Imagine that you are the project manager of a construction project. You are tasked with building castles of sand.

You may be the ultimate builder, project manager, communicator, or trainer – but the success of your sandcastle depends just as much on the characteristics of the beach, where it is built.

It depends on the composition of the sand, the tidal waves and the weather. The context where you build your castle is just as important as the management of the sandcastle project itself.

The same applies to change projects in organisations.

Some organisations are more favourable to changes than others. Not because their people have better skills or are less change resistant, but because the organisation is configured in ways that ease the speed of change.

This is called change capacity.

Change capacity can be built

You can build your organisation in ways that increase or decrease your change capacity.

Work is organized by means of a web of structural components, that determine how people behaves. You may ask them to do A, but if the structures pull them in the direction of B, they will move towards B.

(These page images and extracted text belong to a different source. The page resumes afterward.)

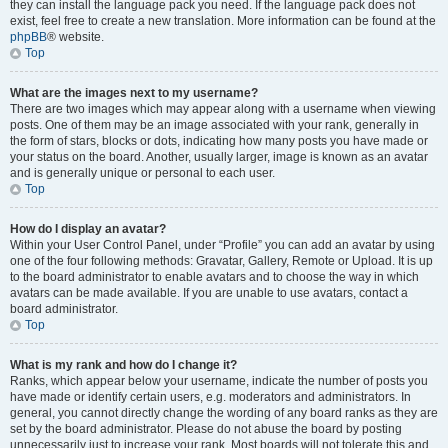
they can install the language pack you need. If the language pack does not
exist, feel free to create a new translation. More information can be found at the
phpBB
® website.
Top
What are the images next to my username?
There are two images which may appear along with a username when viewing
posts. One of them may be an image associated with your rank, generally in
the form of stars, blocks or dots, indicating how many posts you have made or
your status on the board. Another, usually larger, image is known as an avatar
and is generally unique or personal to each user.
Top
How do I display an avatar?
Within your User Control Panel, under “Profile” you can add an avatar by using
one of the four following methods: Gravatar, Gallery, Remote or Upload. It is up
to the board administrator to enable avatars and to choose the way in which
avatars can be made available. If you are unable to use avatars, contact a
board administrator.
Top
What is my rank and how do I change it?
Ranks, which appear below your username, indicate the number of posts you
have made or identify certain users, e.g. moderators and administrators. In
general, you cannot directly change the wording of any board ranks as they are
set by the board administrator. Please do not abuse the board by posting
unnecessarily just to increase your rank. Most boards will not tolerate this and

Strategic priorities, hierarchies, rules, processes, systems, dominating behaviours, logics and old stories are examples of such structural components that shape the way people act and react.

Change capacity is a function of how well the different structural pieces fit together.

All organisations organize work in some ways. They lay out all sorts of structures. You cannot not have structure in an organisation. Because deciding not to have structures in place is also a kind of structure, because it organizes how people work.

The web of structural components is not permanent. You cannot compose them in any way you like, if you aim for change capacity. But you can learn the logics or structural fitness and integrate them as mindset and an approach to daily management practices.

This Blog post is published in collaboration with Birgitte Clausen, Speaker, Trusted Advisor, and Managing Director at Structures, a Strategic Business consultancy focusing on Change Capacity. Learn more about the offerings of Struqtures here.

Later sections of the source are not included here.